Single program, multiple data

In computing, single program, multiple data is a term that has been used to refer to computational models for exploiting parallelism whereby multiple processors cooperate in the execution of a program in order to obtain results faster.
The term SPMD was introduced in 1983 and was used to denote two different computational models:

by Michel Auguin and François Larbey, as a "fork-and-join" and data-parallel approach where the parallel tasks are split-up and run simultaneously in lockstep on multiple SIMD processors with different inputs, and
by Frederica Darema, where "all processes begin executing the same program... but through synchronization directives... self-schedule themselves to execute different instructions and act on different data" and enabling MIMD parallelization of a given program, and is a more general approach than data-parallel and more efficient than the fork-and-join for parallel execution on general purpose multiprocessors.

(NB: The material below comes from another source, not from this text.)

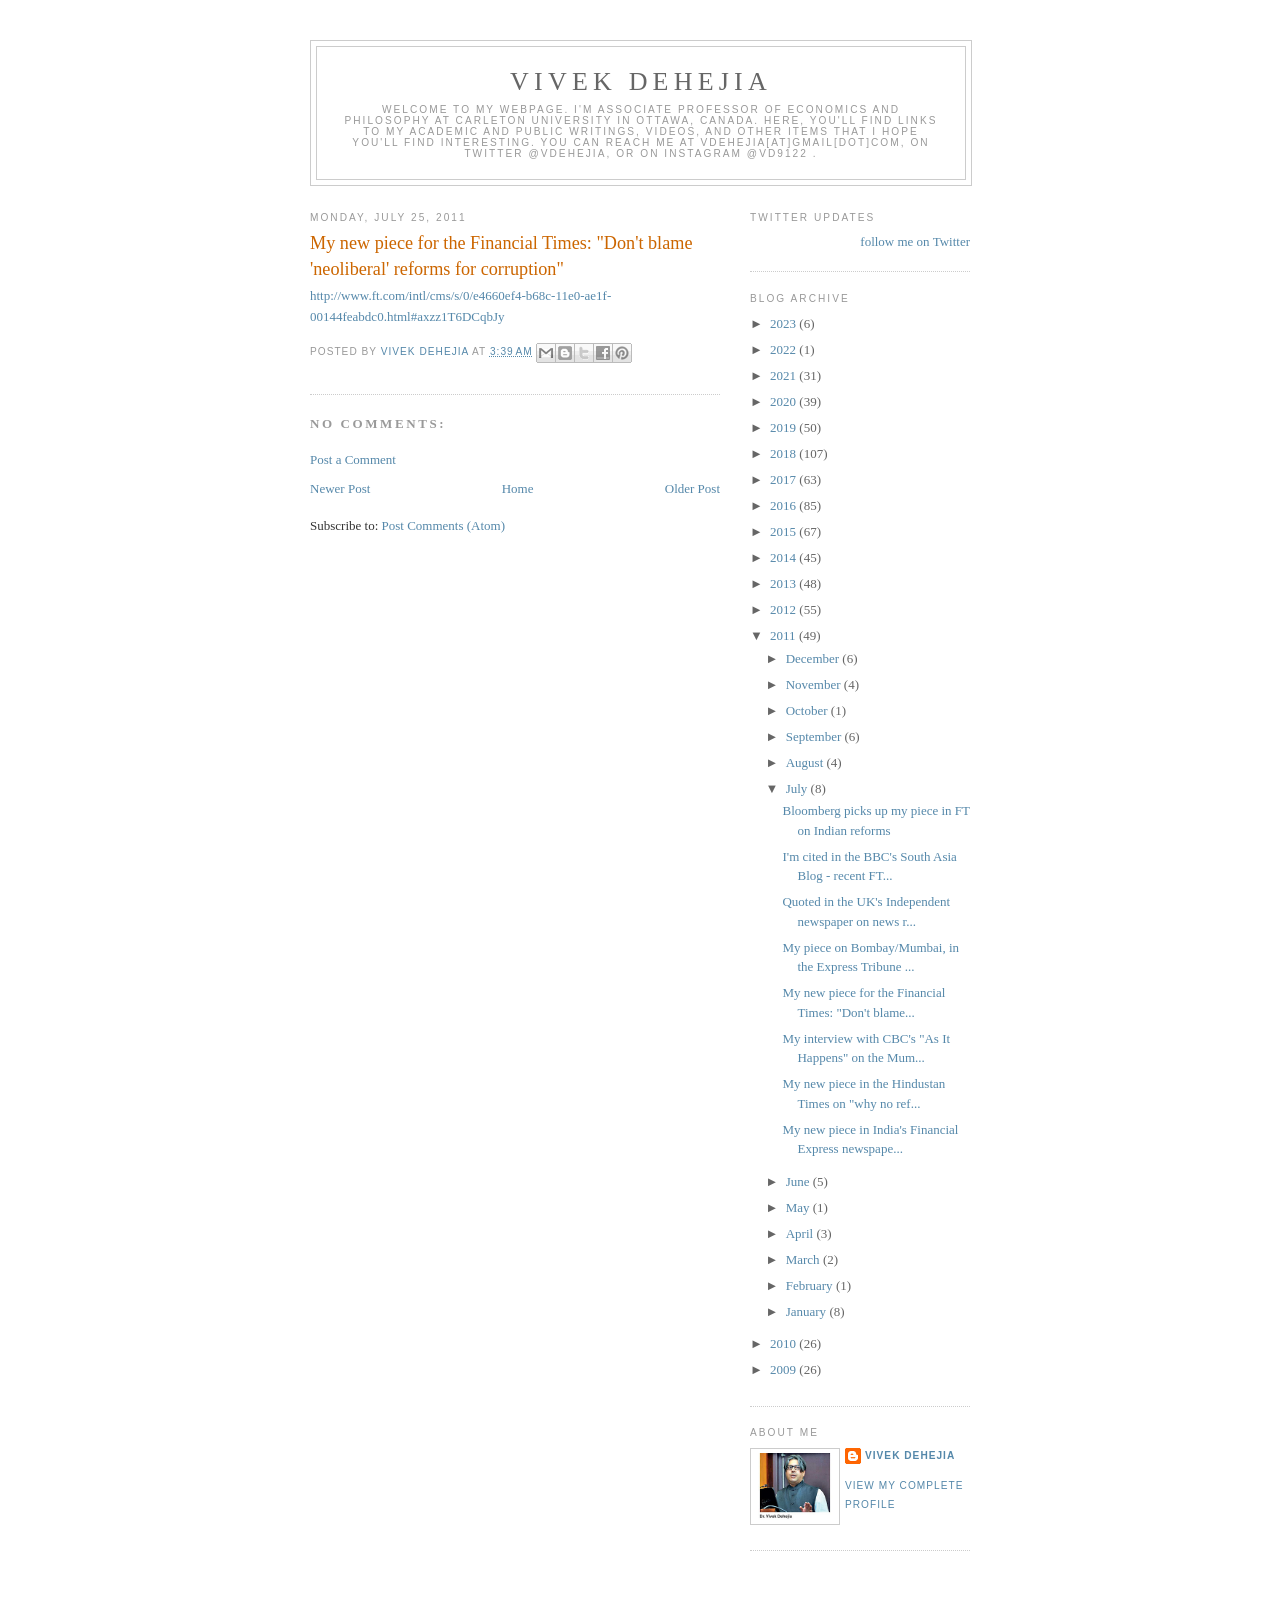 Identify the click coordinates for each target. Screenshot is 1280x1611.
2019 (784, 427)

The SPMD is the most common style of parallel programming and can be considered a subcategory of MIMD in that it refers to MIMD execution of a given program. It is also a prerequisite for research concepts such as active messages and distributed shared memory.

SPMD vs SIMD

In SPMD parallel execution, multiple autonomous processors simultaneously execute the same program at independent points, rather than in the lockstep that SIMD or SIMT imposes on different data. With SPMD, tasks can be executed on general purpose CPUs. In SIMD the same operation is applied on multiple data to manipulate data streams. Another class of processors, GPUs encompass multiple SIMD streams processing. SPMD and SIMD are not mutually exclusive; SPMD parallel execution can include SIMD, or vector, or GPU sub-processing. SPMD has been used for parallel programming of both message passing and shared-memory machine architectures.

Distributed memory

On distributed memory computer architectures, SPMD implementations usually employ message passing programming. A distributed memory computer consists of a collection of interconnected, independent computers, called nodes. For parallel execution, each node starts its own program and communicates with other nodes by sending and receiving messages, calling send/receive routines for that purpose. Other parallelization directives such as Barrier synchronization may also be implemented by messages. The messages can be sent by a number of communication mechanisms, such as TCP/IP over Ethernet, or specialized high-speed interconnects such as InfiniBand or Omni-Path. For distributed memory environments, serial sections of the program can be implemented by identical computation of the serial section on all nodes rather than computing the result on one node and sending it to the others, if that improves performance by reducing communication overhead.
Nowadays, the programmer is isolated from the details of the message passing by standard interfaces, such as PVM and MPI.
Distributed memory is the programming style used on parallel supercomputers from homegrown Beowulf clusters to the largest clusters on the Teragrid, as well as present GPU-based supercomputers.

Shared memory

On a shared memory machine, the sharing can be implemented in the context of either physically shared memory or logically shared memory; in addition to the shared memory, the CPUs in the computer system can also include local memory. For either of these contexts, synchronization can be enabled with hardware enabled primitives by depositing the sharable data in a shared memory area. When the hardware does not support shared memory, packing the data as a "message" is often the most efficient way to program shared memory computers with large number of processors, where the physical memory is local to processors and accessing the memory of another processor takes longer. SPMD on a shared memory machine can be implemented by standard processes or threads.
Shared memory multiprocessing presents the programmer with a common memory space and the possibility to parallelize execution. With the SPMD model the cooperating processors take different paths through the program, using parallel directives, and perform operations on data in the shared memory ; the processors can also have access and perform operations on data in their local memory. In contrast, with fork-and-join approaches, the program starts executing on one processor and the execution splits in a parallel region, which is started when parallel directives are encountered; in a parallel region, the processors execute a parallel task on different data. A typical example is the parallel DO loop, where different processors work on separate parts of the arrays involved in the loop. At the end of the loop, execution is synchronized, and processors continue to the next available section of the program to execute. The SPMD has been implemented in the current standard interface for shared memory multiprocessing, OpenMP, which uses multithreading, usually implemented by lightweight processes, called threads.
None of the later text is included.